Functional Mapping: Towards High-Dimensional Biology
Functional Mapping: Simplicity from Complexity
Functional Mapping: Biomedical Implications
Polyploid Mapping
Joint Interval and Linkage Disequilibrium Mapping
Sequencing Complex Traits with HapMap
Mapping Seed Development
Statistical Algorithms
Functional Mapping: Towards High-Dimensional Biology
Many complex traits inherently undergo remarked developmental changes during ontogeny. Traditional mapping approaches that analyze phenotypic data measured at a single point are too simple to take into account such a high-dimensional biological issue. We have developed a general framework, called functional mapping, in which the foundation is established for mapping quantitative trait loci (QTL) that underlie variation in a complex trait of dynamic feature. Functional mapping provides a useful quantitative and testable framework for assessing the interplay between gene action, development, sex, genetic background and environment.

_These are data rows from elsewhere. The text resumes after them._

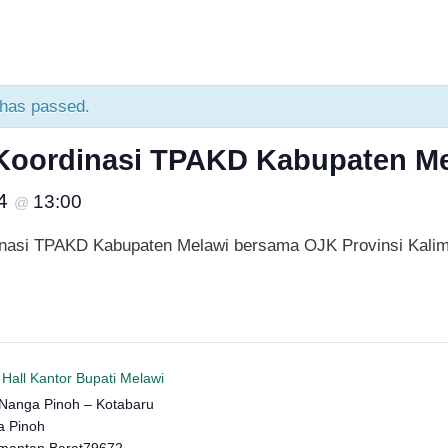
 has passed.
Koordinasi TPAKD Kabupaten Me
24
13:00
@
nasi TPAKD Kabupaten Melawi bersama OJK Provinsi Kalim
Hall Kantor Bupati Melawi
i Nanga Pinoh – Kotabaru
 Pinoh
imantan Barat
79672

Functional Mapping: Simplicity from Complexity
Functional mapping incorporates fundamental principles behind biological processes or networks that are bridged with mathematical functions into a QTL mapping framework. Thus, instead of estimating the genetic effects, variances and covariances among all points within a particular biological network, functional mapping estimates mathematical parameters that determine shape and function of this network. This statistical treatment largely simplifies the complexity of a developmental process. We have implemented a number of parametric (such as autoregressive, transform-both-side and structured antedependence models) and nonparametric approaches to model the structure of variance-covariance matrix among different but related points.
Functional Mapping: Biomedical Implications
Although functional mapping was originally proposed for growth analysis, it has been extended to attack many different biomedical problems. Several successful examples include genetic mapping of drug response, HIV dynamics, tumor growth, circadian rhythms and gene expression dynamics. We anticipate that the integration between functional mapping and biomedical processes will open a novel avenue for functional studies for complex diseases and drug response in the post-genomic era.
Polyploid Mapping
Polyploids are extremely important in agriculture and have been thought to play a central role in evolution and speciation of higher plants. The genetic mapping of polyploids is one of the most difficult tasks in statistical genetic research. Some uniqueness of polyploids, such as preferential chromosomal pairing and double reduction, makes their genetic analyses qualitatively different from those of diploids. Unlike the traditional classification (allo- and autopolyploids), we used Peloaquin's (1961) idea to sort polyploids into bivalent and multivalent polyploids based on the pairing patterns of homologous chromosomes during meiosis. We have constructed a host of statistical models for linkage analysis, map construction and QTL mapping separately for bivalent and multivalent polyploids.
Joint Interval and Linkage Disequilibrium Mapping
The non-random association between different genes, termed linkage disequilibrium (LD), provides a powerful tool for high-resolution mapping of QTL underlying complex traits. This LD-based mapping approach can be made more efficient when it is coupled with interval mapping characterizing the genetic distance between markers and QTL. We provide a closed-form solution for joint estimation of quantitative genetic parameters describing QTL effects, QTL position, residual variances, and population genetic parameters describing allele frequencies and QTL-marker LD.
Sequencing Complex Traits with HapMap
Determining the patterns of DNA sequence variation in the human genome is a useful first step towards identifying the genetic basis of a common disease. A haplotype map, or HapMap, aimed at describing these variation patterns across the entire genome has been recently developed by the International HapMap Consortium. We have derived a novel statistical model for directly characterizing specific sequence variants that are responsible for disease risk based on the haplotype structure provided by HapMap.
Mapping Seed Development
Coordinated expression of maternal, embryo and endosperm tissues is required for proper seed development. The coordination among these three issues is controlled by the interactions between multiple genes derived from the maternal, embryo and endosperm genomes. We have developed a series of statistical models for estimating epistatic effects among QTL derived from the maternal, embryo and endosperm genomes. Our models have power to map imprinted loci that trigger parent-of-origin specific control over gene expression during seed development. Collaborated with Dr. Brian Larkins at the University of Arizona and Dr. Chunhai Shi and Dr. Jun Zhu at Zhejiang University, we have successfully identified interacting QTL from the maternal, embryo and endosperm genomes that regulate endosperm-specific traits in maize and rice. By integrating QTL mapping within the context of seed development, we are among the first to provide insightful ideas for the understanding of the genetic architecture of seed quality traits.
Statistical Algorithms
We derive a closed-form of the EM algorithm for estimating linkage analysis between any kind of marker systems, fully vs. partially informative, or codominant vs. dominant. This more efficient EM algorithm has been extended for linkage disequilibrium mapping and joint interval and linkage disequilibrium mapping.